The present invention, in some embodiments thereof, relates to content delivery, and, more specifically, but not exclusively, to content delivery through a distributed content delivery system in which a plurality of content objects are managed and delivery by local management and delivery servers assigned to each segment of the content delivery system.
A content delivery network or content distribution network (CDN) is a large distributed system of servers deployed in multiple data centers across the Internet, i.e. the World Wide Web (WWW) for serving content to end-users with high availability and high performance. CDNs serve a large fraction of the Internet content today, including web objects (text, graphics and scripts), downloadable objects (media files, software, documents, etc.), applications (e-commerce, portals), live streaming media, on-demand streaming media, social networks and/or the like.
Content providers such as media companies and e-commerce vendors pay CDN operators to deliver their content to their audience of end-users. In turn, a CDN pays internet service providers (ISPs), carriers, and network operators for hosting the delivery servers in their data centers.

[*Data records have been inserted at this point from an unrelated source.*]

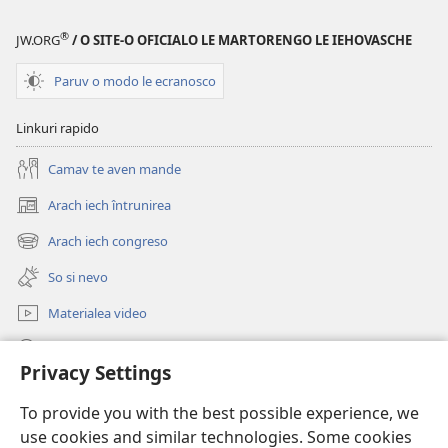
So
VEGHE
si
So
®
JW.ORG
/ O SITE-O OFICIALO LE MARTORENGO LE IEHOVASCHE
o Regato
si
le Devlesco?
o Regato
Paruv o modo le ecranosco
le Devlesco?
Linkuri rapido
Camav te aven mande
Arach iech întrunirea
(opens
new
Arach iech congreso
(opens
window)
new
So si nevo
window)
Materialea video
Rode po JW.ORG
Privacy Settings
Donații
(opens
To provide you with the best possible experience, we
new
use cookies and similar technologies. Some cookies
window)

CDN nodes (servers) which may reach extremely high numbers are typically deployed in multiple locations, often over multiple backbones in order to reduce bandwidth costs, improve page load times, increase global availability of the content and/or the like. In some of the CDNs, the CDN nodes may be distributed over large numbers of geographical points of presence (PoPs) while other CDNs may employ a more centralized deployment in which the CDN nodes are concentrated in a small number of PoPs.